Lantas mereka di giring ke ruangan yang berbeda. Walaupun di sini Syahira tamu undangan yang dalam arti 'special' tapi gadis itu memilih ikut menyaksikan sang suami bersyiar bersama para jama'ah wanita lainnya.
Tanpa berselang lama, setelah MC membuka acara keagaaman ini, nama Faiz di sebutkan. Syahira tersenyum bangga, melihat sang imamnya kini berdiri dengan gagah di balik mimbar.

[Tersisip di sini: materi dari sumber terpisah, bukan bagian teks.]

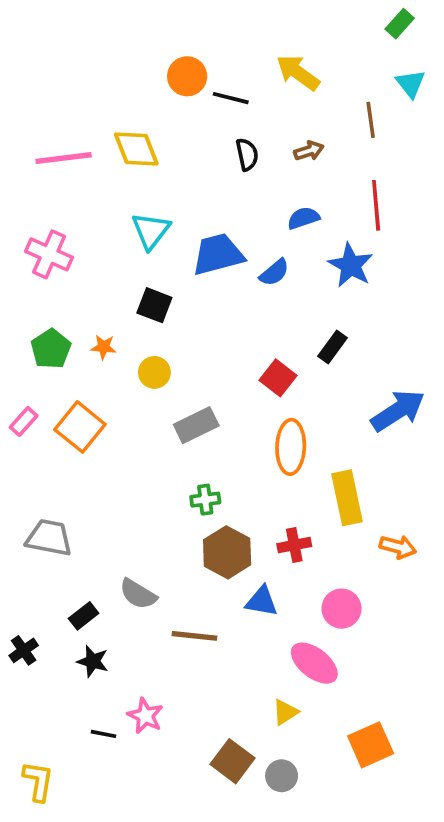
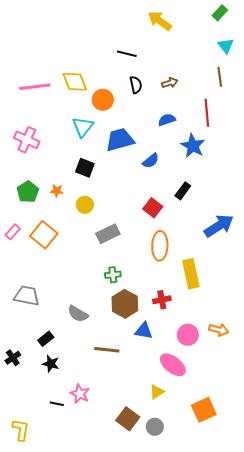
yellow arrow: (298, 73) -> (160, 21), moved
orange circle: (187, 76) -> (103, 100), moved
brown line: (371, 120) -> (220, 77), moved
blue semicircle: (274, 273) -> (151, 161), moved
orange arrow: (398, 547) -> (219, 330), moved
gray semicircle: (138, 594) -> (78, 314), moved

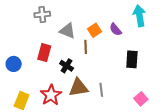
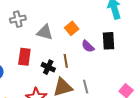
purple semicircle: (116, 29) -> (88, 46), moved
brown line: (86, 47) -> (66, 61), moved
black rectangle: (132, 59) -> (109, 41), moved

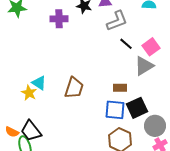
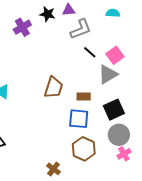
purple cross: (59, 19) -> (22, 27), turned -30
brown trapezoid: (74, 88) -> (54, 87), moved
black square: (137, 108) -> (114, 110), moved

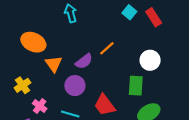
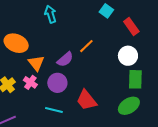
red rectangle: (154, 17) -> (131, 26), moved
green rectangle: (136, 86) -> (135, 79), moved
pink cross: (40, 106) -> (30, 82), moved

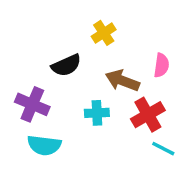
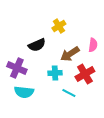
brown arrow: (122, 81) -> (70, 54), turned -54
cyan line: (163, 149) -> (69, 93), moved

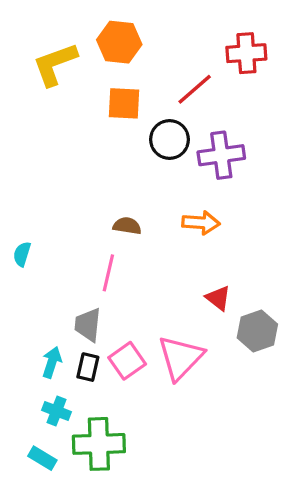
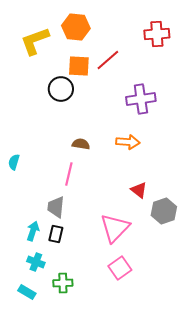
red line: (195, 89) -> (108, 60), moved
black circle: (170, 139) -> (61, 89), moved
pink square: (127, 361) -> (120, 268), moved
green cross: (99, 444) -> (63, 283), size x0.6

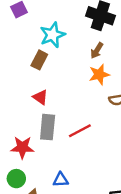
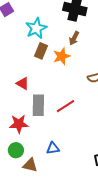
brown rectangle: (39, 60) -> (41, 51), moved
orange star: (99, 74) -> (62, 56), moved
red triangle: (40, 97) -> (23, 83), moved

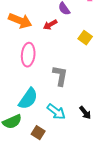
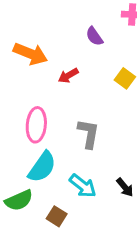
red arrow: (50, 25) -> (68, 75), moved
pink ellipse: (28, 55) -> (36, 125), moved

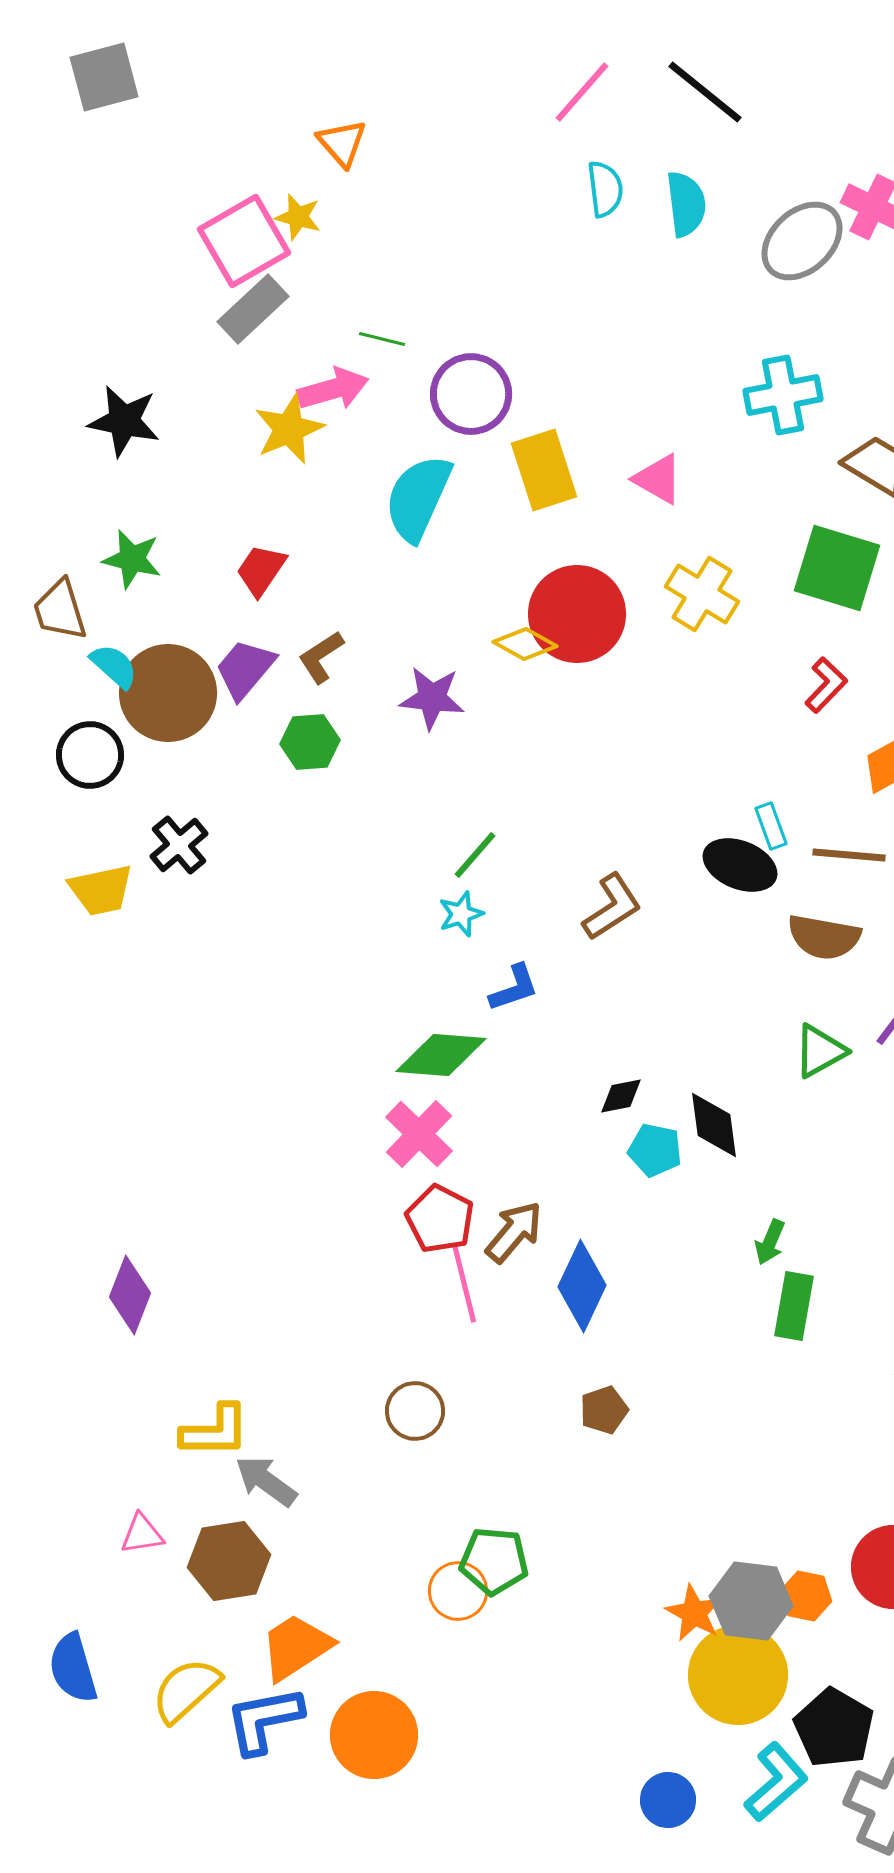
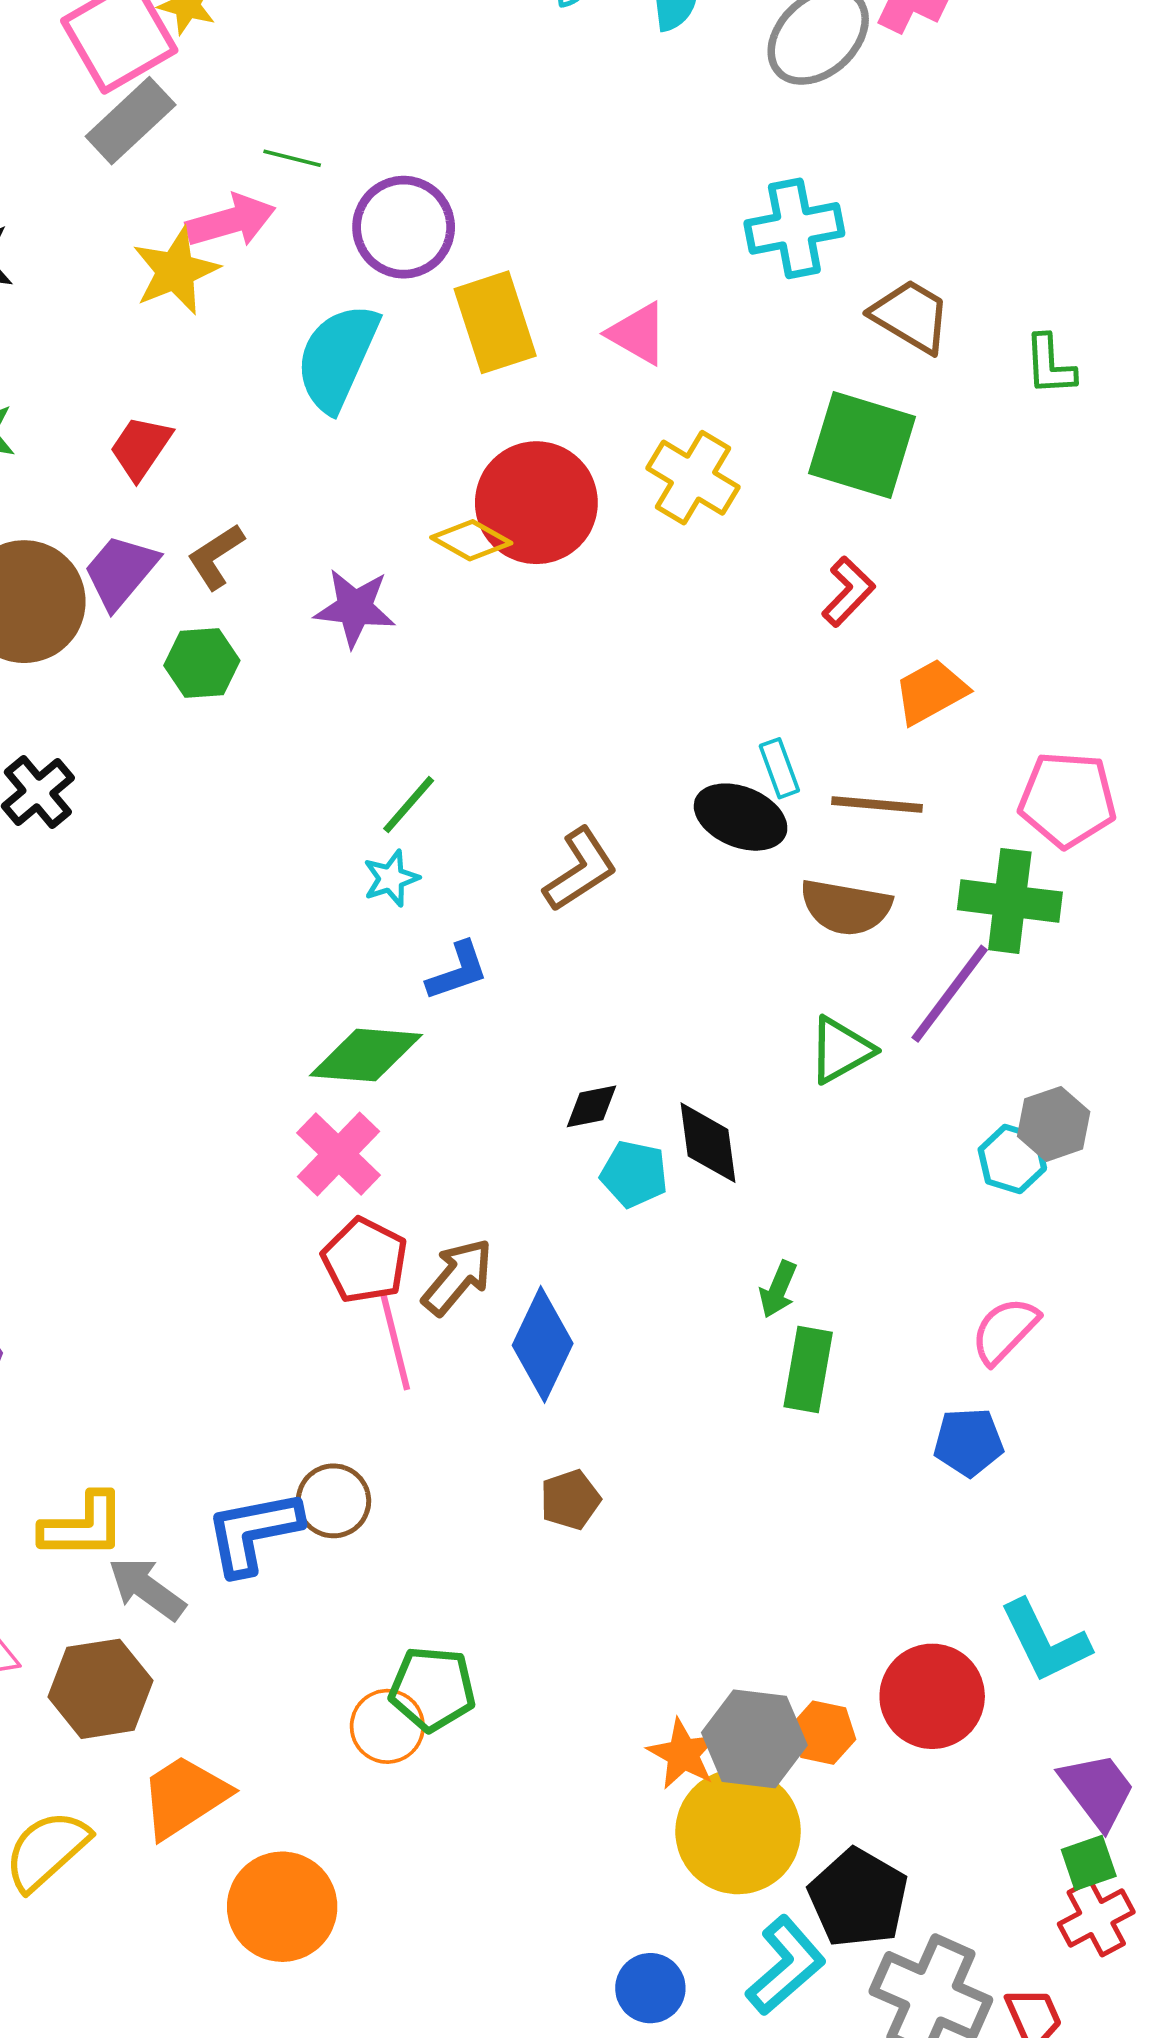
blue L-shape: (264, 1720) -> (253, 1532), moved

Ini lah yang selalu Syahira harapkan ketika di hadapkan dengan sebuah kehidupan rumah tangga. Syahira menginginkan seorang imam yang dapat membimbingnya ke jalan jannah-Nya kelak, dan juga menjadi penyebar agama Allah di muka bumi ini. Seperti halnya Nabi Muhammad SAW, si penerang dalam pekatnya dunia.
🍃🍃🍃🍃
Perjalanan mereka berlanjut ketika usainya acara yang di hadiri Faiz dan Syahira. Bahagia yang membeluncah tak tertahan membuat Syahira tak bisa menahan senyumannya pula.
Di hadapannya kini terbangun sebuah rumah, rumah yang menjadi saksi terlahirnya seorang bidadari yang kini menjadi milik seorang Faiz.
"Ayo, Dek." Ajak Faiz seraya menggenggam tangan Syahira.
Mereka sama-sama melangkah ke arah pintu besar itu, lalu Faiz mengetuknya dan tak lupa mengucapkan salam. Hingga tak membutuhkan waktu lama seorang wanita paruh baya dengan senyuman di wajah kriputnya itu menyambut mereka.
"Umi!" Dengan sempontan Syahira memeluk Khodijah.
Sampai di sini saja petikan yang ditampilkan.